L’impasse
Déni ou accomodement ? Que faire avec la catastrophe à venir, l'idée d'un effondrement en cours, de la fin du règne de l'Homme ? Idée encore plus bouleversante qu’un deuil ?
Oh ! mais heureusement, je crois que c’est en train de changer, tout ça !
Je suis toujours dubitatif pour ne pas dire sceptique quand j’entends certains de mes compatriotes de pensée qui ont parfois des accès d’optimisme, comme pour se rassurer eux-mêmes, comme pour se dire que tout n’est pas perdu.
“Je t’assure, je le vois, les gens commencent à se rendre compte de ce qui se passe, que c’est fou ! Ils se recentrent sur l’indispensable, la chasse au gaspillage ..”
Il est fort possible qu’à travers les médias ou que dans les mentalités, désormais traversés de préoccupations environnementales, perce un certain dégoût sincère du matérialisme généralisé chez nos concitoyens, comme un mauvais hoquet de dégoût après un repas trop arrosé. Il faut cependant prendre ces exhortations pour ce qu’elles sont : des perspectives de vieux sages de fin de banquet, des échos de comptoir aux modes dans les modes de pensées, des déblatérations au mieux repentantes, au pire culpabilisantes. Il suffit de regarder les grandes tendances, les données, les chiffres bruts, avec du recul, et rien ne dit que les occidentaux soient prêts à renoncer volontairement à leur mode de vie destructeur. Bien au contraire, pour eux c’est un art de vivre, une fierté. S’il y a peut être effectivement “une majorité de français pour penser qu’il faudrait réduire notre consommation”, il s’en trouve parmi eux qui équipent leurs logement d’écrans géants full HD, circulent en SUV surdimensionnés et vont passer leurs vacances sous les tropiques.

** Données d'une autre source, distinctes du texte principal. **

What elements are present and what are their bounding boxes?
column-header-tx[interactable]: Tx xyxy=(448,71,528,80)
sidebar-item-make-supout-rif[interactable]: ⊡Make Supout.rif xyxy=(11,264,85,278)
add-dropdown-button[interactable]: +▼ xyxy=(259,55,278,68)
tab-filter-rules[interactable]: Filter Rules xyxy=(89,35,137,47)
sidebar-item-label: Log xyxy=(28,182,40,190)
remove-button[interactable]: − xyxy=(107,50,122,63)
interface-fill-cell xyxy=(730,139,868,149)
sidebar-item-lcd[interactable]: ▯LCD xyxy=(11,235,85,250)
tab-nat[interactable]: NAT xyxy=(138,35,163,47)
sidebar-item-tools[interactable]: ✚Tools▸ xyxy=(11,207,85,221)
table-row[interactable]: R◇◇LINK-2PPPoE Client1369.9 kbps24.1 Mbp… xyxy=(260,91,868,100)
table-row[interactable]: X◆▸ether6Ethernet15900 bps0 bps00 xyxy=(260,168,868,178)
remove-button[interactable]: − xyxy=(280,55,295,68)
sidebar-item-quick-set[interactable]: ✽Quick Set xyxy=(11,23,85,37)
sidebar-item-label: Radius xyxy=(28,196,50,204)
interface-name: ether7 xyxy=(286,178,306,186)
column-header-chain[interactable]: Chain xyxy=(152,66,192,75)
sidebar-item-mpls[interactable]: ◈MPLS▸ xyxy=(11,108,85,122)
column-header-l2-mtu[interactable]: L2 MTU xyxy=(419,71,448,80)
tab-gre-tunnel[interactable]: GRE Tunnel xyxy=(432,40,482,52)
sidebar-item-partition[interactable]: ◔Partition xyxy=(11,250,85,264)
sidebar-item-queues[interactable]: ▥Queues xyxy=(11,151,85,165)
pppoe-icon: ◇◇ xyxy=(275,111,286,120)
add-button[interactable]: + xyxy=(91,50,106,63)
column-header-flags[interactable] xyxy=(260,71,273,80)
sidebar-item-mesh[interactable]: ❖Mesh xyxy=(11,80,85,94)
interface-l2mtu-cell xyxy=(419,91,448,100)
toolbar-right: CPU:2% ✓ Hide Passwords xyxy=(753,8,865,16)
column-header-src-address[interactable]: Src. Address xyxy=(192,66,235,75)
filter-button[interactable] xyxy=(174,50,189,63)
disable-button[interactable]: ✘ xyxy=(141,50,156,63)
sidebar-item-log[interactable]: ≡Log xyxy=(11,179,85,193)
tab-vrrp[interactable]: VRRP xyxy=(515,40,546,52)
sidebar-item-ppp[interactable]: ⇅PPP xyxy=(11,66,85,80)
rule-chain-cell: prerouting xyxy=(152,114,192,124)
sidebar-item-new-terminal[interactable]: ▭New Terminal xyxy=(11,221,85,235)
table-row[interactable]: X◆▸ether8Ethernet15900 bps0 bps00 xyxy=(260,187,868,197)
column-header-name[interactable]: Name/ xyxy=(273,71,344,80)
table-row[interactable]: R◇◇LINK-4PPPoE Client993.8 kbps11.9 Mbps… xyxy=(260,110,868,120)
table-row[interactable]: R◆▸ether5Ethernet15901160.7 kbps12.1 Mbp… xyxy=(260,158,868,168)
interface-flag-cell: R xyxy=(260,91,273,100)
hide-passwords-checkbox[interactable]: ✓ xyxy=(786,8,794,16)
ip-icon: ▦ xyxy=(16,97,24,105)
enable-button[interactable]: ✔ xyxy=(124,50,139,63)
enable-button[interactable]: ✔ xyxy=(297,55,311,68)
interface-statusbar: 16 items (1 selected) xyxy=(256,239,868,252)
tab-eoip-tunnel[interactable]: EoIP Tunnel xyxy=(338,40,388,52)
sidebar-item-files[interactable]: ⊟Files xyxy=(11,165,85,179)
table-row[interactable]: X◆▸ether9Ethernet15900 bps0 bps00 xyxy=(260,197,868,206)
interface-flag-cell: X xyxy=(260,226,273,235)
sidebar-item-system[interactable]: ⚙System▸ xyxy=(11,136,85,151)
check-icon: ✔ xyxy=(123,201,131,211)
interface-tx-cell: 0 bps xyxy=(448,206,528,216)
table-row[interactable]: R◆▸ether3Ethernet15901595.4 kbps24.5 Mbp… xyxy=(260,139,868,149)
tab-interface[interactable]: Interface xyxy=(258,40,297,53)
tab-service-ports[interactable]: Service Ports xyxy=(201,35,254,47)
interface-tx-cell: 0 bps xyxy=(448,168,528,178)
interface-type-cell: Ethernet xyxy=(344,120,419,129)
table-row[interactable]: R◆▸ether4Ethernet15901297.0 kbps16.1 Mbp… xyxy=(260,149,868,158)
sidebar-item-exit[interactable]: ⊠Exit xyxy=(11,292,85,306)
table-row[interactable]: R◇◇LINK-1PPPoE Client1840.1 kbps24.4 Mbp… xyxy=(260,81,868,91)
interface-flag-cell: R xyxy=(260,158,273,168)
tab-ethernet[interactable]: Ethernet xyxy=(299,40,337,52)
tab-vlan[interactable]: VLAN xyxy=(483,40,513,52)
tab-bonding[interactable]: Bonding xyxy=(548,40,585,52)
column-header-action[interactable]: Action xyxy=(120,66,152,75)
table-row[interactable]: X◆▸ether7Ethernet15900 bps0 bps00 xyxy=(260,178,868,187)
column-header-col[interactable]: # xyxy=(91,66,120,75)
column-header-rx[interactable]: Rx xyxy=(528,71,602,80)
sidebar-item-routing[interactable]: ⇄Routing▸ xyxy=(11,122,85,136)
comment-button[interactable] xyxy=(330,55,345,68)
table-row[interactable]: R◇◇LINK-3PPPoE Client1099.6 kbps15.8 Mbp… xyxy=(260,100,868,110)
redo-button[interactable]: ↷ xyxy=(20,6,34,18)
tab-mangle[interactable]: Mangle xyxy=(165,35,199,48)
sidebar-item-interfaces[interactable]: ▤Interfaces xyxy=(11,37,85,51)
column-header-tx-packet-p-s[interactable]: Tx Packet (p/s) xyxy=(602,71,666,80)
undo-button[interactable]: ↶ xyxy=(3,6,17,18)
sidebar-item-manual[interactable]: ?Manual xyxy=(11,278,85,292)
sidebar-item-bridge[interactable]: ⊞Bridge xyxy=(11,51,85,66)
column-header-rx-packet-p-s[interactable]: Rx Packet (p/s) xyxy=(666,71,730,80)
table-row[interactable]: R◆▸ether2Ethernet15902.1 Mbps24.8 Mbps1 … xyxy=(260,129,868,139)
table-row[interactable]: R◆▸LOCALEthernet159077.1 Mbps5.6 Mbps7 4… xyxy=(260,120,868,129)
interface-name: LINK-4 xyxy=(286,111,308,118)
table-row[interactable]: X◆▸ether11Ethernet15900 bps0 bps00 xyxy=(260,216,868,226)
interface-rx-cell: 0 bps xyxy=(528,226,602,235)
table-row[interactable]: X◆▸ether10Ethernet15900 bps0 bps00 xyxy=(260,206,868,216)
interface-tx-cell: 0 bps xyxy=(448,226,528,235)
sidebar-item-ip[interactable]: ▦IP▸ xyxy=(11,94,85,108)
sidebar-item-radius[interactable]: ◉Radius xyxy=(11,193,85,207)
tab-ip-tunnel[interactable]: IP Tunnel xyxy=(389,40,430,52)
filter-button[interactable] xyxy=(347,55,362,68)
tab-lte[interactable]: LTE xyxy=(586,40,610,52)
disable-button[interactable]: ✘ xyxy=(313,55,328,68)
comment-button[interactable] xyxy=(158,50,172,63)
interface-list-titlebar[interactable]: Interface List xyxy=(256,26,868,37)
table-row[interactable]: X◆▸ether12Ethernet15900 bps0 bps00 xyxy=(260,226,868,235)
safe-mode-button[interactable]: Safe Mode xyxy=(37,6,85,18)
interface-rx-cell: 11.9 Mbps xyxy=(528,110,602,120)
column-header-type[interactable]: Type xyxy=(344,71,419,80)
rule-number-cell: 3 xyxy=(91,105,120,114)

À l’intérieur de cet immense processus de saccage et de destruction plus ou moins raisonnée qu’est devenue l’occupation humaine sur terre, il y a toujours des espoirs vains de nouvelles pratiques, d’écologie raisonnante et raisonnée, de petits gestes qui vont sauver la planète. Les jeunes générations seraient sensibilisées, prêtes à militer pour faire comprendre aux boomers qu’ils ont trop tiré sur la corde, même si ces nouveaux contempteurs ne peuvent plus se passer de leur portables et de leurs réseaux dont fabrication, utilisation et maintien de l’infrastructure sont désormais plus consommateurs de ressources que le trafic aérien. D’ailleurs, voyez ma bonne dame, les gens font attention maintenant, ils ne prennent plus l’avion aussi facilement - le trafic planétaire continue pourtant d’augmenter de façon exponentielle. Mais si, mon bon monsieur, la pollution se réduit, on recycle désormais et on a l’espoir dans les bio-matériaux - Tiens ! mais on constate que les déchets plastiques se concentrent partout dans notre environnement et qu’il est prévu de quadrupler l’usage du plastique dans nos sociétés d’ici dix ans. Propagande des gouvernements qui veulent montrer qu’ils agissent ? Greenwashing des grand groupes pour que les affaires continuent pendant l’effondrement ? Perspectives de lendemains qui chantent vendues par des médias qui se veulent positifs ? Voeux pieux d’intellectuels sensibles, prêt à instaurer une dictature verte et technicienne ? On hésite, a du mal à identifier les auteurs de ces grossiers contre-feu.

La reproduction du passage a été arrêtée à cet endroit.